┌──
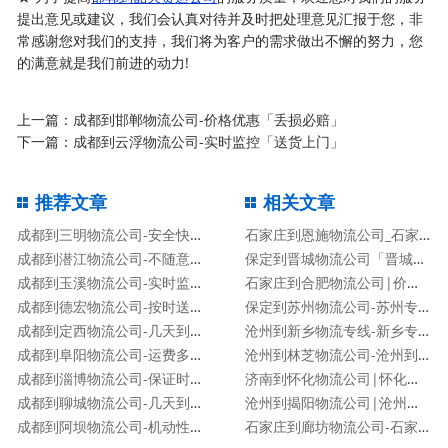
提出意见或建议，我们会认真对待并及时把处理意见汇报于您，非
常感谢您对我们的支持，我们将为客户的需求做出不懈的努力，您
的满意就是我们前进的动力!
上一篇：
成都到邯郸物流公司-价格优惠「丢损必赔」
下一篇：
成都到云浮物流公司-实时监控「送货上门」
推荐文章
相关文章
成都到三明物流公司-安全快捷「不随意加价」
石家庄到恩施物流公司_石家庄到恩施物流专线
成都到潜江物流公司-不随意加价「市县派送」
保定到晋城物流公司「晋城专线」
成都到玉溪物流公司-实时监控「送货上门」
石家庄到合肥物流公司|价格查询
成都到德宏物流公司-按时送达「准时到达」
保定到苏州物流公司-苏州专线
成都到定西物流公司-几天到达「高效快捷」
沧州到新乡物流专线-新乡专线
成都到阜阳物流公司-运费多少「服务周到」
沧州到林芝物流公司-沧州到林芝货运专线
成都到淄博物流公司-保证时效「专业可靠」
济南到怀化物流公司|怀化专线
成都到聊城物流公司-几天到达「高效快捷」
沧州到揭阳物流公司|沧州到揭阳物流专线
成都到阿坝物流公司-机动性高「运费多少」
石家庄到廊坊物流公司-石家庄到廊坊货运专线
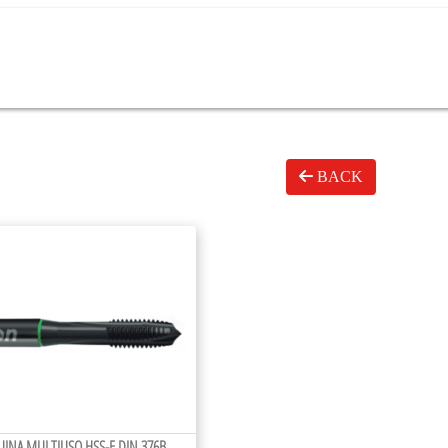
BACK
INA MULTIUSO HSS-E DIN 376B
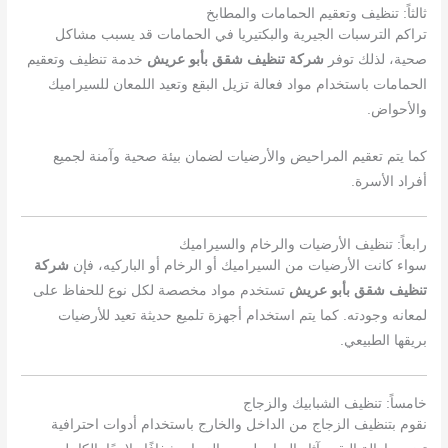
ثالثاً: تنظيف وتعقيم الحمامات والمطابخ
تراكم الترسبات الجيرية والبكتيريا في الحمامات قد يسبب مشاكل
صحية، لذلك توفر
شركة تنظيف شقق بأبو عريش
خدمة تنظيف وتعقيم
الحمامات باستخدام مواد فعالة تزيل البقع وتعيد اللمعان للسيراميك
والأحواض.
كما يتم تعقيم المراحيض والأرضيات لضمان بيئة صحية وآمنة لجميع
أفراد الأسرة.
رابعاً: تنظيف الأرضيات والرخام والسيراميك
سواء كانت الأرضيات من السيراميك أو الرخام أو الباركيه، فإن
شركة
تنظيف شقق بأبو عريش
تستخدم مواد مخصصة لكل نوع للحفاظ على
لمعانه وجودته. كما يتم استخدام أجهزة تلميع حديثة تعيد للأرضيات
بريقها الطبيعي.
خامساً: تنظيف الشبابيك والزجاج
نقوم بتنظيف الزجاج من الداخل والخارج باستخدام أدوات احترافية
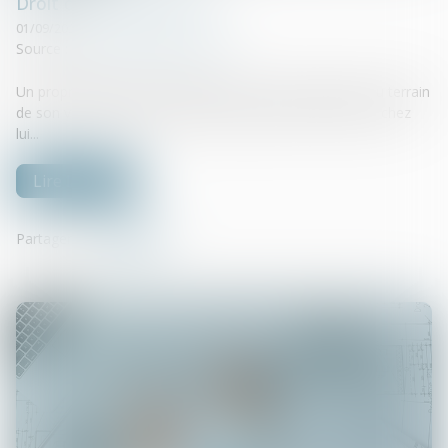
Droit de la construction
01/09/2021
Source :
www.mysweetimmo.com
Un propriétaire peut-il demander un accès temporaire au terrain
de son voisin pour des travaux impossibles à réaliser de chez
lui...
Lire la suite
Partager sur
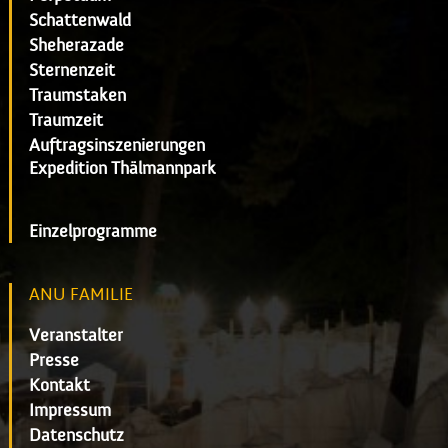
Schattenwald
Sheherazade
Sternenzeit
Traumstaken
Traumzeit
Auftragsinszenierungen
Expedition Thälmannpark
Einzelprogramme
ANU FAMILIE
Veranstalter
Presse
Kontakt
Impressum
Datenschutz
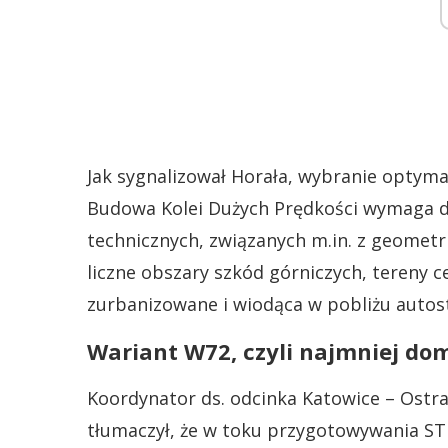
Jak sygnalizował Horała, wybranie optym
Budowa Kolei Dużych Prędkości wymaga d
technicznych, związanych m.in. z geometr
liczne obszary szkód górniczych, tereny c
zurbanizowane i wiodąca w pobliżu autos
Wariant W72, czyli najmniej d
Koordynator ds. odcinka Katowice – Ostr
tłumaczył, że w toku przygotowywania S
└──
* REQUIRED WORK
Please reproduce, word for word, every line from the first line of the records above through the line containing "ثالثاً: تنظيف وتعقيم الحمامات والمطابخ", and leave out the pictures.

* ANSWER BOX
提出意见或建议，我们会认真对待并及时把处理意见汇报于您，非
常感谢您对我们的支持，我们将为客户的需求做出不懈的努力，您
的满意就是我们前进的动力!
上一篇：
成都到邯郸物流公司-价格优惠「丢损必赔」
下一篇：
成都到云浮物流公司-实时监控「送货上门」
推荐文章
相关文章
成都到三明物流公司-安全快捷「不随意加价」
石家庄到恩施物流公司_石家庄到恩施物流专线
成都到潜江物流公司-不随意加价「市县派送」
保定到晋城物流公司「晋城专线」
成都到玉溪物流公司-实时监控「送货上门」
石家庄到合肥物流公司|价格查询
成都到德宏物流公司-按时送达「准时到达」
保定到苏州物流公司-苏州专线
成都到定西物流公司-几天到达「高效快捷」
沧州到新乡物流专线-新乡专线
成都到阜阳物流公司-运费多少「服务周到」
沧州到林芝物流公司-沧州到林芝货运专线
成都到淄博物流公司-保证时效「专业可靠」
济南到怀化物流公司|怀化专线
成都到聊城物流公司-几天到达「高效快捷」
沧州到揭阳物流公司|沧州到揭阳物流专线
成都到阿坝物流公司-机动性高「运费多少」
石家庄到廊坊物流公司-石家庄到廊坊货运专线
BACK
INA MULTIUSO HSS-E DIN 376B
ثالثاً: تنظيف وتعقيم الحمامات والمطابخ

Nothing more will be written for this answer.